» **INSTRUCTIONS FOR THE TASK**: Images do not belong in the copy. Set down all the entries exactly.
▬▬▬▬▬▬
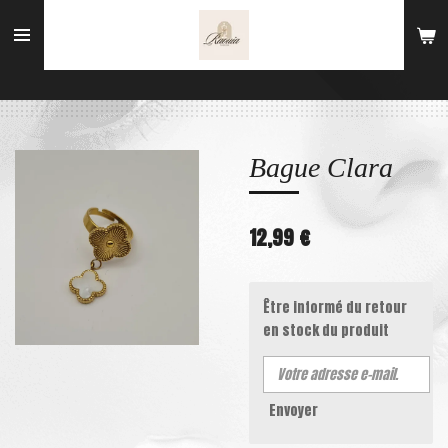
Passer
au
contenu
principal
Bague Clara
12,99 €
Être informé du retour
en stock du produit
Envoyer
▬▬▬▬▬▬
» **EXERCISE SOLUTION**:
Passer
au
contenu
principal
Bague Clara
12,99 €
Être informé du retour
en stock du produit
Envoyer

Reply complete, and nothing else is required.